Abstract Purpose To determine the malignancy rate for MRI-guided breast biopsies performed for T2 hyperintense breast lesions and to assess additional clinical and MRI characteristics that can predict benign and malignant outcomes. Methods A retrospective chart review of consecutive MRI-guided breast biopsies performed in two tertiary hospitals was conducted over two years. Biopsies performed for T2 hyperintense lesions were selected, and further lesion imaging characteristics and patient risk factors were collected. Univariate and multivariate modeling regression was used to determine additional imaging and patient factors associated with malignant outcomes for biopsies of T2 hyperintense lesions.
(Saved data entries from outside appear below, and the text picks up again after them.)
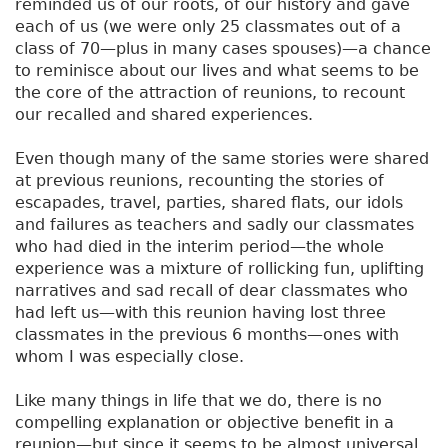
reminded us of our roots, of our history and gave
each of us (we were only 25 classmates out of a
class of 70—plus in many cases spouses)—a chance
to reminisce about our lives and what seems to be
the core of the attraction of reunions, to recount
our recalled and shared experiences.
Even though many of the same stories were shared
at previous reunions, recounting the stories of
escapades, travel, parties, shared flats, our idols
and failures as teachers and sadly our classmates
who had died in the interim period—the whole
experience was a mixture of rollicking fun, uplifting
narratives and sad recall of dear classmates who
had left us—with this reunion having lost three
classmates in the previous 6 months—ones with
whom I was especially close.
Like many things in life that we do, there is no
compelling explanation or objective benefit in a
reunion—but since it seems to be almost universal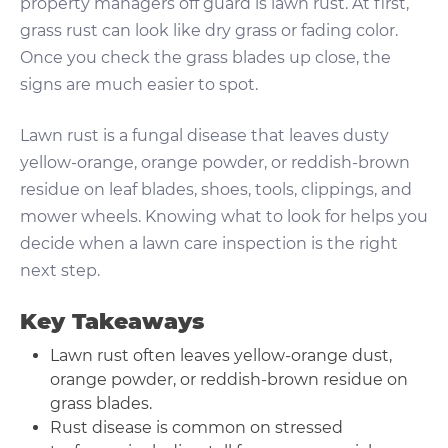
property managers off guard is lawn rust. At first,
grass rust can look like dry grass or fading color.
Once you check the grass blades up close, the
signs are much easier to spot.
Lawn rust is a fungal disease that leaves dusty
yellow-orange, orange powder, or reddish-brown
residue on leaf blades, shoes, tools, clippings, and
mower wheels. Knowing what to look for helps you
decide when a lawn care inspection is the right
next step.
Key Takeaways
Lawn rust often leaves yellow-orange dust,
orange powder, or reddish-brown residue on
grass blades.
Rust disease is common on stressed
Results Out of 369 MRI-guided breast biopsies, 100 (27%) were performed for T2 hyperintense lesions. Two biopsy-proven benign lesions were excluded as the patient was lost on follow-up. With a study cohort of 98 lesions, the final pathology results were benign for 80 (80%) of these lesions, while 18 (18%) were malignant. Using multivariate logistic modeling, patient age > 50 (OR 5.99 (1.49,24.08 95%CI), p < 0.05) and lesion size > 3cm (OR 5.54 (1.54–18.7), p < 0.01) were found to be important predictors of malignant outcomes for MRI biopsies performed for T2 hyperintense lesions. Conclusion Our study observed a high malignancy rate, challenging the assumption that T2 hyperintensity can be considered a benign imaging characteristic for otherwise suspicious MRI-detected lesions. Decision-making regarding tissue sampling should be made based on a thorough evaluation of more reliable additional demographic and imaging factors, including patient age and lesion size.